Within the next CIDOC2018 conference (CIDOC stands for the Documentation Committee of ICOM, the Intl. Council of Museums) we organise a workshop - probably the first of a series - for the Cultural Heritage & Archaeology community, to discuss the implications of FAIRness, titled "How fair are FAIR data?". It is more or less on the line indicated by BBMRI above. The stress is here on the "R", which is anticipated to split into an Rcube: Re-usable, Reliable and Relevant - not in the acronym of course, but in practice. In this community, "F" is being addressed by large-scale projects (e.g. ARIADNE) as well as by national initiatives. "A" and "I" are well-advanced, although as everywhere there are issues of openness - but the solution of "open as possible, closed as necessary" seems acceptable by all, even by conservative ministry officers! "R" is actually a different dimension than "F-A-I", and should be properly addressed from the community's perspective, to show researchers that Re-usable means also Useful to re-use.
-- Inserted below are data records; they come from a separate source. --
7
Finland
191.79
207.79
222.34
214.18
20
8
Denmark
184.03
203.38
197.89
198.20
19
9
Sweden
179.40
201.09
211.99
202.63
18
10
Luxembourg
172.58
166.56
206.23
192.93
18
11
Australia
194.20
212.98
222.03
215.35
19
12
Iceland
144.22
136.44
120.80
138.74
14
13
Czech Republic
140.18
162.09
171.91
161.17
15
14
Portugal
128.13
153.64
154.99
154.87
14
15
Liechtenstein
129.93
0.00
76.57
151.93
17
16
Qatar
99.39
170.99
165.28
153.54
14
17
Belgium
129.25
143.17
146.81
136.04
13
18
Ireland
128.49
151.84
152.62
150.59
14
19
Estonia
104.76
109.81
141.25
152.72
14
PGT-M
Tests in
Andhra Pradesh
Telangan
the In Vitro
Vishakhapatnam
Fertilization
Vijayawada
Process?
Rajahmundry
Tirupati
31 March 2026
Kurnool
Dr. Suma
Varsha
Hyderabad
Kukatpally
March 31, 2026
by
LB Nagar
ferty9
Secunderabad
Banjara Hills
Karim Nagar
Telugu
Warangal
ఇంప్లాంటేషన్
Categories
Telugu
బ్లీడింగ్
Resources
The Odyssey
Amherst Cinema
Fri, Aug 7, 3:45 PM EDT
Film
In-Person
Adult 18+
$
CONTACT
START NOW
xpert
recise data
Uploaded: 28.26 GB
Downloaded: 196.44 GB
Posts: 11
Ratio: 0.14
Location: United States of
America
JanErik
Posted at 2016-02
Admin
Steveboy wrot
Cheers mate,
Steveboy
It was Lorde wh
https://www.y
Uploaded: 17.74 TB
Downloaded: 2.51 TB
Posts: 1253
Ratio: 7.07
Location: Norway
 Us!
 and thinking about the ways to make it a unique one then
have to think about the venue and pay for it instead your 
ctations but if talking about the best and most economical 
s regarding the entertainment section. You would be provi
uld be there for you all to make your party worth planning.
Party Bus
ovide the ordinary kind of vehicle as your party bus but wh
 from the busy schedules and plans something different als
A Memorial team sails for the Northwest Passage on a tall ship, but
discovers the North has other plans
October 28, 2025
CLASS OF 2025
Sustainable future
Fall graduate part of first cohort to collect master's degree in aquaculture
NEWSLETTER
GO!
rachbruce commented 6 years ago

[@jisc] we support the use of and reference to FAIR as a widely used and understood acronym, with a helpful message. We support the recommendation set out above. From our perspective, as few aspects should feature more prominently in the definition: 1) Disciplinary differences in the adoption and application of FAIR should be recognised more strongly; e.g. different disciplines might have different requirements for how and when data can be make available (or open) or be at different stages with regards to disciplinary practice. 2) The relationship between FAIR and open is a crucial point for the adoption of FAIR. While FAIR should always imply “as open as possibly, as closed as necessary”, ethical, security, and data vulnerability considerations are important factors which have differing impacts on how (and to what degree) FAIRness can be achieved in different disciplines. 3) Some further attention to the scope of how research is ruely FAIR - for example we read "data" as beingn inclusive of other elements required as part of a research object so it can be truly interoperable. and reuseable - @ssi comments should be taken into account in this regard. 4) Data quality and accuracy is important as raised by @pkdoorn.